Raibel David Gómez Santana, a 10-month-old Cuban baby from Sancti Spíritus, died this Friday without having been able to receive the urgently needed liver transplant, as confirmed by activist Yamilka Lafita on Facebook with a mourning image.
"Unfortunately, baby Raibel is no longer with us. Another victim of this macabre system that paid with his life for not being the child of any of them... This kind of news devastates me. Thank you all," wrote Crofs in his post.
The case became public on May 25, when the child's father went to seek help from the activist Yureibys Torresilla from Sancti Spíritus.
Raibel David suffered from biliary atresia without a gallbladder or common bile duct, a congenital disease that obstructs the flow of bile to the intestine and causes progressive liver damage.
The Kasai surgery performed on him failed, and the baby showed severe liver failure with ascites, edema, and ocular jaundice.

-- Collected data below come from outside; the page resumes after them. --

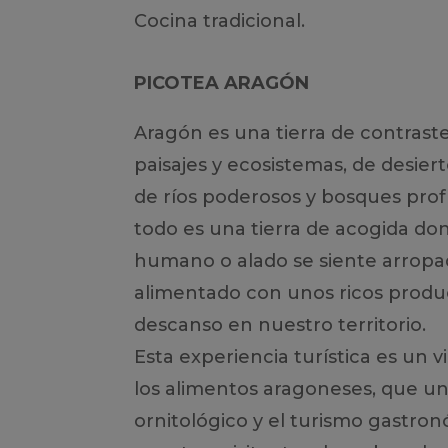
Cocina tradicional.
PICOTEA ARAGÓN
Aragón es una tierra de contraste
paisajes y ecosistemas, de desier
de ríos poderosos y bosques pro
todo es una tierra de acogida dond
humano o alado se siente arrop
alimentado con unos ricos produc
descanso en nuestro territorio.
Esta experiencia turística es un vi
los alimentos aragoneses, que un
ornitológico y el turismo gastro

His father, Raudelvis Gómez Carabeo, was straightforward: "What he needs is an urgent liver transplant. It cannot be done in Cuba."

Both the father and the mother were compatible to donate part of their liver. "We are both compatible; whoever is needed will donate a portion," the father stated in May.
The obstacle was not medical, but bureaucratic: without an acceptance letter from Hospital La Paz de Madrid, the Spanish Consulate would not grant the humanitarian visa, a process that the family was never able to complete in time.
The solidarity that the case invoked was widespread, but insufficient. The campaign grew on social media for days without the Cuban regime providing any solution.
The death of Raibel David is not an isolated case. In less than a year, at least two Cuban babies have lost their lives due to being unable to access a liver transplant.
The first was Rafael Junior Chávez Carrera, eight months old, who died on June 29, 2025 at the William Soler Pediatric Hospital in Havana, also with his mother as a compatible donor and also without a transplant.
The most painful contrast is provided by the case of Amanda Lemus Ortiz, diagnosed with the same illness.
Thanks to a solidarity campaign and without support from the Cuban government, she arrived in Madrid in March 2024, was operated on for free at Hospital La Paz, and in January 2026 celebrated her fourth birthday with an exemplary recovery.
His story shows that a transplant is viable when the transfer arrives on time, which makes Raibel David's death even more devastating.
Cuba does not have an active pediatric liver transplant program.
The regime has attempted to justify the health collapse by attributing it to the U.S. embargo, while the infant mortality rate increased by 148% between 2018 and 2025, according to data acknowledged by the Cuban authorities themselves last May.